3 key elements to make data monetization possible
Data is a company’s most valuable resource and is at the core of modern business success. Extremely prominent in today’s business world, data is considered the ‘holy grail’ of enterprise analytics initiatives that are crucial for digital transformation and market differentiation.
However, according to a recent study by McKinsey, many respondents lack a data-and-analytics strategy at their companies even when they recognize the need. Sixty-one percent of respondents who recognize that data and analytics have affected their core business practices say their companies either have not responded to these changes or have only taken ad hoc actions rather than develop a comprehensive, long-term strategy for analytics.
Businesses that are not realizing the full potential value of data are leaving untapped opportunities on the table and are at real risk of being disrupted by companies that are driving forward with an analytics agenda.
While the value of it is undeniable, achieving transformational-level success can be tricky and navigating the journey of infrastructure, vendor solutions, processes, techniques and tools can be challenging. Organizations that are pursuing analytics often make the critical mistake of focusing on the technology rather that starting with the strategy and desired business outcomes, which can ultimately hinder their ability to monetize, or in other words, get value from their data.
In my experience, there are three key elements needed to become more effective at leveraging big data and advanced analytics to achieve data monetization and gain competitive advantage: People, process and technology.
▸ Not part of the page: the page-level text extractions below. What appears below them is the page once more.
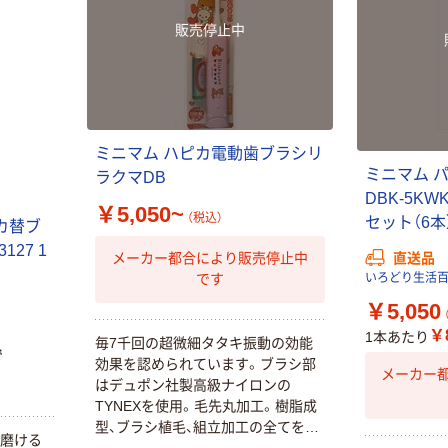
販売停止中
ミニマム ハピカ電動歯ブラシリ
ミニマム 
ラクマDB
DBK-5KWK 
￥5,050~
（税込）
セット（6本
カ替ブ
3127 1
直送品
メーカー都合により販売停止中
です
いろどり生活
￥5,050
￥8
1本あたり
毎7千回の超微細タタキ振動の効能
で
効果を認められています。ブラシ部
メーカー
はデュポン社製高級ナイロンの
TYNEXを使用。毛先丸加工。樹脂成
型、ブラシ植毛、組立加工の全てを日
り磨ける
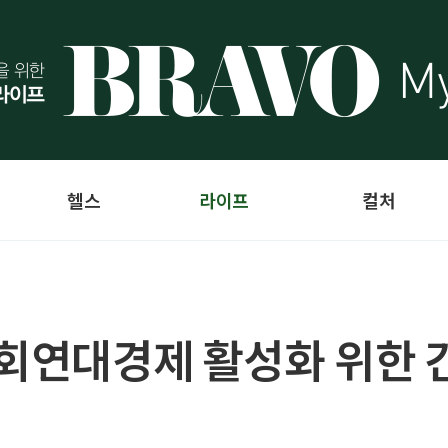
헬스
라이프
컬처
사회연대경제 활성화 위한 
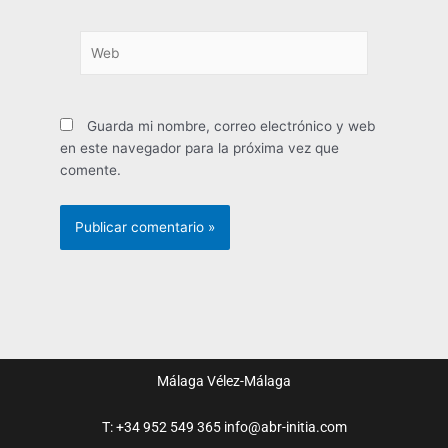
Web
Guarda mi nombre, correo electrónico y web
en este navegador para la próxima vez que
comente.
Málaga
Vélez-Málaga
T: +34 952 549 365
info@abr-initia.com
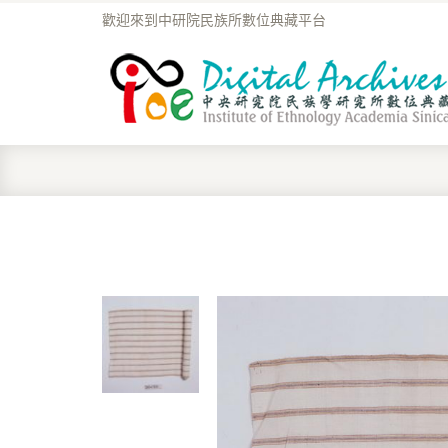
歡迎來到中研院民族所數位典藏平台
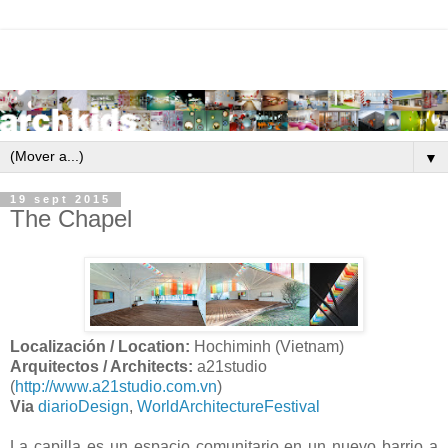
▼
19 sept 2015
The Chapel
Localización / Location:
Hochiminh (Vietnam)
Arquitectos / Architects:
a21studio
(
http://www.a21studio.com.vn
)
Via
diarioDesign
,
WorldArchitectureFestival
La capilla es un espacio comunitario en un nuevo barrio a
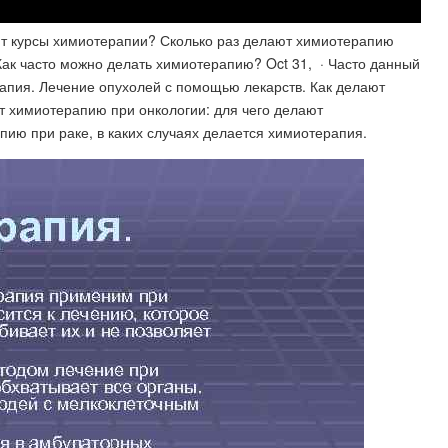
ают курсы химиотерапии? Сколько раз делают химиотерапию
Как часто можно делать химиотерапию? Oct 31, · Часто данный
апия. Лечение опухолей с помощью лекарств. Как делают
ют химиотерапию при онкологии: для чего делают
пию при раке, в каких случаях делается химиотерапия.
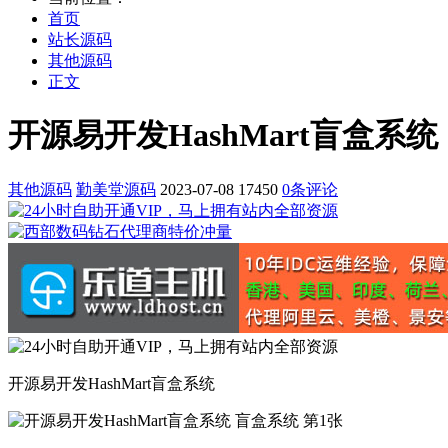
首页
站长源码
其他源码
正文
开源易开发HashMart盲盒系统
其他源码
勤美堂源码
2023-07-08
17450
0条评论
开源易开发HashMart盲盒系统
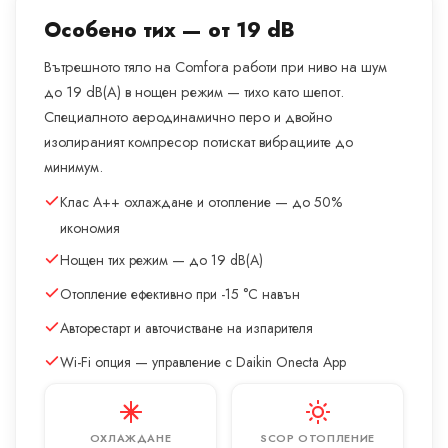
Особено тих — от 19 dB
Вътрешното тяло на Comfora работи при ниво на шум
до 19 dB(A) в нощен режим — тихо като шепот.
Специалното аеродинамично перо и двойно
изолираният компресор потискат вибрациите до
минимум.
Клас A++ охлаждане и отопление — до 50%
икономия
Нощен тих режим — до 19 dB(A)
Отопление ефективно при -15 °C навън
Авторестарт и авточистване на изпарителя
Wi-Fi опция — управление с Daikin Onecta App
ОХЛАЖДАНЕ
SCOP ОТОПЛЕНИЕ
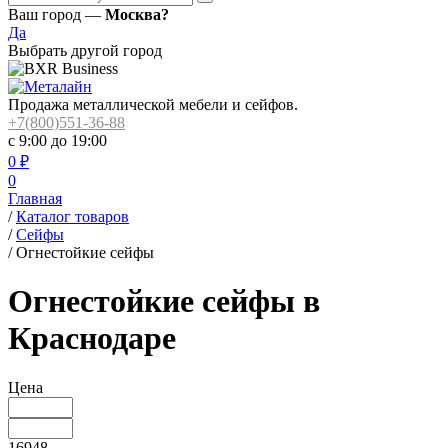
Ваш город —
Москва?
Да
Выбрать другой город
Продажа металлической мебели и сейфов.
+7(800)551-36-88
с 9:00 до 19:00
0
₽
0
Главная
/
Каталог товаров
/
Сейфы
/
Огнестойкие сейфы
Огнестойкие сейфы в
Краснодаре
Цена
16948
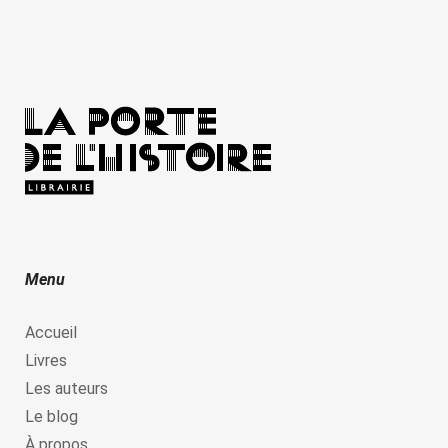
Menu
Accueil
Livres
Les auteurs
Le blog
À propos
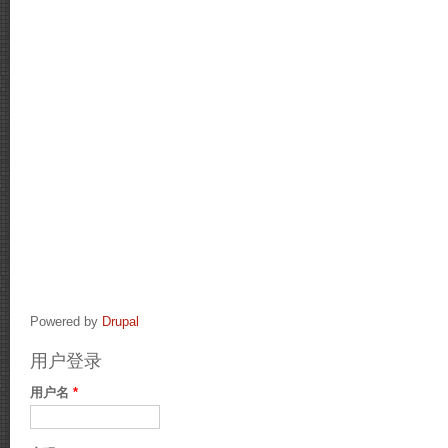
Powered by
Drupal
用户登录
用户名
*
Building High Performing, Integrated Teams
Monetization of data relies on the people performing the analytics and building the systems that operationalize them. There are several different teams that need to work together to make that happen. The folks you hear the most about these days are the data scientists, who collect, analyze and interpret massive amounts of data to identify patterns using advanced analytics technologies.
There are also data stewards, who use data governance processes to ensure fitness of data elements and understand what the data means. Data analysts do more traditional analytics and provide the operational reporting that keeps the organization on track. An R&D function is also critical for identifying potential new innovations, along with agile development teams who put the data products and solutions into production. Successful organizations have these groups working together on projects from start to finish so that everyone is working toward the same end goal in a cohesive, streamlined fashion.
Establishing Industrialized, Scalable Processes
As organizations gain maturity in data science and analytics, there are no shortage of use cases and ideas. It’s imperative that organizations establish a process upfront to identify and prioritize business use cases that will have the most benefit with the lowest barrier to implement.
To understand the correct initiatives to pursue, make data-driven as opposed to gut instinct decisions. Look at the data you have, analyze it, evaluate the technical feasibility and then determine the value, ensuring that there is a business case to be made to move this idea forward. Go for the quick wins first! The worst-case scenario is to operationalize the analytics and then realize that it doesn’t have a measurable effect on the business.
Another critical area for process excellence is enabling data scientists to be productive, day in and day out. Success depends on their ability to find and apply patterns in data – so get them what they need quickly, then get out of their way! This means provisioning analytics environments in minutes, not months, and having a safe space for them to test out ideas without breaking anything.
To achieve this, organizations need to automate the end-to-end process and proactively identify and eliminate any gaps or delays in the discovery and monetization lifecycle. For more on these topics, see these related blogs: “Industrializing the Data Value Creation Process” and “Applying a Factory Model to Artificial Intelligence and Machine Learning”.
Providing a Modern Architecture
Modern teams require a modern architecture. Without getting into specific technologies, in my experience, the enabling big data technology should be architected with the following design principles:
- Data that is made available easily and freely, but in a controlled and secured manner, without creating physical copies that sprawl throughout the IT estate.
- Secluded “sandbox” environments so users can freely experiment with the data using tools of their choice, without the risk of corrupting the “master” or production data.
- Environment elasticity that scales up and down based on the user workload and analytical requirements.
- Compliance with all governance, security, and regulatory rules and processes.
- A cloud-ready mindset, be it private, public or hybrid cloud deployments.
Rather than provisioning static, monolithic environments with a limited set of tools, IT should focus on providing the core infrastructure as a service and give users the freedom to choose their own tools so that they can innovate at the pace the business requires.
Monetizing data efficiently requires the right people with the right skills and instilling industrialized, enterprise-wide processes. Additionally, in order to scale without excessive costs, the right architecture and infrastructure must be deployed. Bridging these three equally important components together is the key for organizations to successfully monetize their data and build competitive advantage.